Work request ->
Return, in their exact form, the lines that lie between the start of the data below and the line containing "ACTUAL PRODUCT PACKAGING", with both ends included.

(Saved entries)
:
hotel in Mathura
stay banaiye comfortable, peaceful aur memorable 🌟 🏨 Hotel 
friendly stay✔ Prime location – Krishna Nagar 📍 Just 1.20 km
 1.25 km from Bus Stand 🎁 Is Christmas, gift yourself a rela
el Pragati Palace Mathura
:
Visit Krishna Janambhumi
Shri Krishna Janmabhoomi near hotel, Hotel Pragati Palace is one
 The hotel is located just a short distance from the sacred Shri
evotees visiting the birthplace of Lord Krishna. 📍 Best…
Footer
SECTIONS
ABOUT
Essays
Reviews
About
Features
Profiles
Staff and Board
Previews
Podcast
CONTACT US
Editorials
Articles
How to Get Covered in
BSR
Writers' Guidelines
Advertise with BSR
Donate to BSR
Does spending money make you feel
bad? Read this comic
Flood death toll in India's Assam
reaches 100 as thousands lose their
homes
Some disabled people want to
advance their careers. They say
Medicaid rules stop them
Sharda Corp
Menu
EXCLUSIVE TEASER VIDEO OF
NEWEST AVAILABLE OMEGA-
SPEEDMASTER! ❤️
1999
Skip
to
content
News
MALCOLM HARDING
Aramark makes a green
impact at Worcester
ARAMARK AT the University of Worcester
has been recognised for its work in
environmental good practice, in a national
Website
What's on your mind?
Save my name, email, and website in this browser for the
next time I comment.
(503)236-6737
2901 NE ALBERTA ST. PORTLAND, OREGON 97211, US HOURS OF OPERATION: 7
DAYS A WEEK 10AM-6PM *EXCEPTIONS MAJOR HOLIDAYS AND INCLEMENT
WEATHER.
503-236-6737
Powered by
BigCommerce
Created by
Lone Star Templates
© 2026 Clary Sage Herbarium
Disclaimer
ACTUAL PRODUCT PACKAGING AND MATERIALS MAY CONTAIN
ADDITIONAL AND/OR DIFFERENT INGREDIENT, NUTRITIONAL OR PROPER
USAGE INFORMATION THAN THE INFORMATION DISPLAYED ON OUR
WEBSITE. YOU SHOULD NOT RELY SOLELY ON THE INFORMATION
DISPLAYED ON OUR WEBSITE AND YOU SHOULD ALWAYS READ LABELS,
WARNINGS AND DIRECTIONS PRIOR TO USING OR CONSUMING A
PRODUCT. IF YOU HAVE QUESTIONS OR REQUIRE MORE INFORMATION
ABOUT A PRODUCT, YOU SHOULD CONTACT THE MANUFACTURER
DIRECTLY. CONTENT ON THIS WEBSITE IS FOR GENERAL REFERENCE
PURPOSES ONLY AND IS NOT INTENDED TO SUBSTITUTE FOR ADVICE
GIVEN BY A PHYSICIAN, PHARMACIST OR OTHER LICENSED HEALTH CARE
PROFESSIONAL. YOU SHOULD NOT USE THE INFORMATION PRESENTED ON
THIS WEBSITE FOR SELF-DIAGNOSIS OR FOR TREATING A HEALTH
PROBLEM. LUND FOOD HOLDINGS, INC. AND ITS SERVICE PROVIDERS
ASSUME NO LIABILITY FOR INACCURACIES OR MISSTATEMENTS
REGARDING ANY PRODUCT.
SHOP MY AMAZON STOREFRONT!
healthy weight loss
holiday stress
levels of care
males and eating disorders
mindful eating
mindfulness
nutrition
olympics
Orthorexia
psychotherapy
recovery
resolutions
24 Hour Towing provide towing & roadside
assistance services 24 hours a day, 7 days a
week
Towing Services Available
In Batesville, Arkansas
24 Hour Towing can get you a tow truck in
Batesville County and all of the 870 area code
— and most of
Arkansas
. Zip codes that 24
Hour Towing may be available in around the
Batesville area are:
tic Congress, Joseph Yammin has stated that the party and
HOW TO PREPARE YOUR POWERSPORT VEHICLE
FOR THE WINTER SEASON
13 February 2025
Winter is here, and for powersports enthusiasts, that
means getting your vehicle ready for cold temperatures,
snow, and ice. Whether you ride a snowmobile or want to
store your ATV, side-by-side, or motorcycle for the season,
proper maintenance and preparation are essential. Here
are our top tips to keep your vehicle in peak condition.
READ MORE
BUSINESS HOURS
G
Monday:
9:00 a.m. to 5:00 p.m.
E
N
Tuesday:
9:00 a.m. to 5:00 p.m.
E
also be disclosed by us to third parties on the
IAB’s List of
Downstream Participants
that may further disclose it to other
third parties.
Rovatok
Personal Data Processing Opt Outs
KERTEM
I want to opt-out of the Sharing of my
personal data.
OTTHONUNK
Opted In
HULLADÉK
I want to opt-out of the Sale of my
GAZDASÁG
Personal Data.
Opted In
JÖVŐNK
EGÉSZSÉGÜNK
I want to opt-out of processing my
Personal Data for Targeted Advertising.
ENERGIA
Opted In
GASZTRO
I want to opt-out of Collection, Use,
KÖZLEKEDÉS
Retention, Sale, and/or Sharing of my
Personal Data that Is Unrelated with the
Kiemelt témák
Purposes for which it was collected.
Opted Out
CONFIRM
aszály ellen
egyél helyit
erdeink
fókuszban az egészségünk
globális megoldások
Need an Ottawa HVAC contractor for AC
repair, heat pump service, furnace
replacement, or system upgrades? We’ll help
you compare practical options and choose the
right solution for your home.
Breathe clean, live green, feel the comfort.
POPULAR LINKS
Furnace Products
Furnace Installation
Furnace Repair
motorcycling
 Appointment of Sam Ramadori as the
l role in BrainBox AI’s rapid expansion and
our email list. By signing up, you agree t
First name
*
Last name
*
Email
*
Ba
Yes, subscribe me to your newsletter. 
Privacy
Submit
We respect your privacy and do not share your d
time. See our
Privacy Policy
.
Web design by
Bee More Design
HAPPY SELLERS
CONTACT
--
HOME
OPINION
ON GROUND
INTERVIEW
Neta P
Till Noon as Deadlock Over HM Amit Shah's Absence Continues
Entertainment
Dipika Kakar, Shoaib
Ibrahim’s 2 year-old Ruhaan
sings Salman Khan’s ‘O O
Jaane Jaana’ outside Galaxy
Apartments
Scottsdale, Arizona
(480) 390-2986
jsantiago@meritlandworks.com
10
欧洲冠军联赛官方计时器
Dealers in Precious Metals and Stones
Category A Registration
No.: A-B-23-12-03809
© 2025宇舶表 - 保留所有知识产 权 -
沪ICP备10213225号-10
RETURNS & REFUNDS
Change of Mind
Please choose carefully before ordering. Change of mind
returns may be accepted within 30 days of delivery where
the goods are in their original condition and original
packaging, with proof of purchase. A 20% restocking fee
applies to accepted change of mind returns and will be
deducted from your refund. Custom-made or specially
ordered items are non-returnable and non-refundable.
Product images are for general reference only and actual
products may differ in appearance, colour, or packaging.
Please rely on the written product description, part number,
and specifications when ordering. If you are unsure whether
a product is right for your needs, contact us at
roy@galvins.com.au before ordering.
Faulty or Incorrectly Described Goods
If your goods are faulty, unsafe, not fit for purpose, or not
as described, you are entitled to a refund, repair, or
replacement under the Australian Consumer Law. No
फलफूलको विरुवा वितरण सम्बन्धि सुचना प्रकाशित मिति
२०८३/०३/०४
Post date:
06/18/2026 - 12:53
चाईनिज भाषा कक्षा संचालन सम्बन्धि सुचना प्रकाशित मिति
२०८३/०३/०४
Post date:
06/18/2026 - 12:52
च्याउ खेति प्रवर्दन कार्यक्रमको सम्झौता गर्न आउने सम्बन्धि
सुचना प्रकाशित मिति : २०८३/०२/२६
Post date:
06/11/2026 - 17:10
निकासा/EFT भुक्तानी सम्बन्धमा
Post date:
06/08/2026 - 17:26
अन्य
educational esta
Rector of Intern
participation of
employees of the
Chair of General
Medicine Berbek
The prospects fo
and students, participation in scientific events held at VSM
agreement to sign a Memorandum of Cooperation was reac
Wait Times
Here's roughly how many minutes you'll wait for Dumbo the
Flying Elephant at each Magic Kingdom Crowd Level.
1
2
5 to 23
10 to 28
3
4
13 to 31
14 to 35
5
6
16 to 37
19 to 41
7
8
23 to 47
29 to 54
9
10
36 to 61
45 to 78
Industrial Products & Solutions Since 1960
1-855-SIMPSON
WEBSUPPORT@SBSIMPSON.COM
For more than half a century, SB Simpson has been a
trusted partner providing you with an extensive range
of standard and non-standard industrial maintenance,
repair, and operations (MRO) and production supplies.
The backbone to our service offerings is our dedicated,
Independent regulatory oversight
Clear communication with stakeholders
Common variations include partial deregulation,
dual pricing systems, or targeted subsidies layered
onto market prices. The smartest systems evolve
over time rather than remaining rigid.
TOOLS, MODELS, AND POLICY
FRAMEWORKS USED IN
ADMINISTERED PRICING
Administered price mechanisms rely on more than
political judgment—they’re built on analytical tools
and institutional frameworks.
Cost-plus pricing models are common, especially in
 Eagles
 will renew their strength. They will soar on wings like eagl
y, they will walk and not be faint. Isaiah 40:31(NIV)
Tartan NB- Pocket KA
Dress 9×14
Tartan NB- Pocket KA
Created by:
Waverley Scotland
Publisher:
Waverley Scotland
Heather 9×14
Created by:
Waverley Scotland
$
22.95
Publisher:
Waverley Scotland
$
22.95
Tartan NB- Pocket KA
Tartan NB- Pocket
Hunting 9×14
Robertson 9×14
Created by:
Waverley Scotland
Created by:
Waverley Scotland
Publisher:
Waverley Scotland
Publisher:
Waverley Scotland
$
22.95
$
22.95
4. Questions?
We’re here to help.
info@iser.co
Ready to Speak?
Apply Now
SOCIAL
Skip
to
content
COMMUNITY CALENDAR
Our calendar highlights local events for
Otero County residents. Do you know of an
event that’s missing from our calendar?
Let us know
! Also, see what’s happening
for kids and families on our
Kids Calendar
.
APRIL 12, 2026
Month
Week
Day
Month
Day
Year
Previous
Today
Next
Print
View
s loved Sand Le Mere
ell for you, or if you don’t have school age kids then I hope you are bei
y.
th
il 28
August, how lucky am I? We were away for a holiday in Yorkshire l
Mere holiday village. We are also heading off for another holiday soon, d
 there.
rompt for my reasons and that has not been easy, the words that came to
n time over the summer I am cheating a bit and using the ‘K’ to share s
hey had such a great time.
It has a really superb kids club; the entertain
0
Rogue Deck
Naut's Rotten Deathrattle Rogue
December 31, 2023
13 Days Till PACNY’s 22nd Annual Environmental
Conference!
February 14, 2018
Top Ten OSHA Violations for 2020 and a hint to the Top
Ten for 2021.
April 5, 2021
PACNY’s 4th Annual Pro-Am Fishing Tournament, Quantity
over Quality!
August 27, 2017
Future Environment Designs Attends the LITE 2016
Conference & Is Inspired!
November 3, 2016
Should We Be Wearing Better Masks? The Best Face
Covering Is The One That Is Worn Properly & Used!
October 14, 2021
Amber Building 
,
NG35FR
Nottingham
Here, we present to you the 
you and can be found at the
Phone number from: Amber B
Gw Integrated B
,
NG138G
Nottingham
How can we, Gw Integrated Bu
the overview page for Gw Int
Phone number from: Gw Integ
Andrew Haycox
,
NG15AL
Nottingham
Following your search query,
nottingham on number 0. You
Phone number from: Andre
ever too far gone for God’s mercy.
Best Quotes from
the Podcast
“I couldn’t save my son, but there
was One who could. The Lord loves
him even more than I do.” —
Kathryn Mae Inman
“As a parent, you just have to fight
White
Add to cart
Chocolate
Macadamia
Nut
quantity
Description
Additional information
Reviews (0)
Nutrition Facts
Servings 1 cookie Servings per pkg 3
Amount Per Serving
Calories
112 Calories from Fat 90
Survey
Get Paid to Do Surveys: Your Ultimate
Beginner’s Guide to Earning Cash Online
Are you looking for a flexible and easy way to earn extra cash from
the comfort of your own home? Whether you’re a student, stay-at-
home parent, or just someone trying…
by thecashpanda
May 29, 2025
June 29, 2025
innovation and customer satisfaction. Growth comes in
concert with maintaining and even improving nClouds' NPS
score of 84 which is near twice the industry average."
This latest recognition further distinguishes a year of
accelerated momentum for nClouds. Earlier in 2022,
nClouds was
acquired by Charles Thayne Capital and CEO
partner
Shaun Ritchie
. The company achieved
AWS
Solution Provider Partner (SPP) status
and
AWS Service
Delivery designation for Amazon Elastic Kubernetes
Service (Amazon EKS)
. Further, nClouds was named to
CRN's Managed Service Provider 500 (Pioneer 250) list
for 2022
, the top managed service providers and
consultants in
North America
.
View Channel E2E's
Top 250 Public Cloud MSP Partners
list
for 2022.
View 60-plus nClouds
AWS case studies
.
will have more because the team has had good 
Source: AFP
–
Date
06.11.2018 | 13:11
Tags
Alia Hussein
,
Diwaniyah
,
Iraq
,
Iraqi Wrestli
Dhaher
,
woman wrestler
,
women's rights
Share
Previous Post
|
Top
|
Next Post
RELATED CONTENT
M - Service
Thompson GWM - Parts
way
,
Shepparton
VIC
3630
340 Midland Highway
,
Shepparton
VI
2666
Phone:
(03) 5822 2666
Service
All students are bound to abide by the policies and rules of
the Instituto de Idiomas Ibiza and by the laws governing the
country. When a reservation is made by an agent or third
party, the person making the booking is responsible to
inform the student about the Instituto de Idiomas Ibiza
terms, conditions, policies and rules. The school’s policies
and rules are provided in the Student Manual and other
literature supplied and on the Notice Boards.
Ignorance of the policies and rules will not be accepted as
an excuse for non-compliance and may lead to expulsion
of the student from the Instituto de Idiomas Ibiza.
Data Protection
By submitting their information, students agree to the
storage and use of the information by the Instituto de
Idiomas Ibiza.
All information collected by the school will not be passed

Exercise result ->
:
hotel in Mathura
stay banaiye comfortable, peaceful aur memorable 🌟 🏨 Hotel 
friendly stay✔ Prime location – Krishna Nagar 📍 Just 1.20 km
 1.25 km from Bus Stand 🎁 Is Christmas, gift yourself a rela
el Pragati Palace Mathura
:
Visit Krishna Janambhumi
Shri Krishna Janmabhoomi near hotel, Hotel Pragati Palace is one
 The hotel is located just a short distance from the sacred Shri
evotees visiting the birthplace of Lord Krishna. 📍 Best…
Footer
SECTIONS
ABOUT
Essays
Reviews
About
Features
Profiles
Staff and Board
Previews
Podcast
CONTACT US
Editorials
Articles
How to Get Covered in
BSR
Writers' Guidelines
Advertise with BSR
Donate to BSR
Does spending money make you feel
bad? Read this comic
Flood death toll in India's Assam
reaches 100 as thousands lose their
homes
Some disabled people want to
advance their careers. They say
Medicaid rules stop them
Sharda Corp
Menu
EXCLUSIVE TEASER VIDEO OF
NEWEST AVAILABLE OMEGA-
SPEEDMASTER! ❤️
1999
Skip
to
content
News
MALCOLM HARDING
Aramark makes a green
impact at Worcester
ARAMARK AT the University of Worcester
has been recognised for its work in
environmental good practice, in a national
Website
What's on your mind?
Save my name, email, and website in this browser for the
next time I comment.
(503)236-6737
2901 NE ALBERTA ST. PORTLAND, OREGON 97211, US HOURS OF OPERATION: 7
DAYS A WEEK 10AM-6PM *EXCEPTIONS MAJOR HOLIDAYS AND INCLEMENT
WEATHER.
503-236-6737
Powered by
BigCommerce
Created by
Lone Star Templates
© 2026 Clary Sage Herbarium
Disclaimer
ACTUAL PRODUCT PACKAGING AND MATERIALS MAY CONTAIN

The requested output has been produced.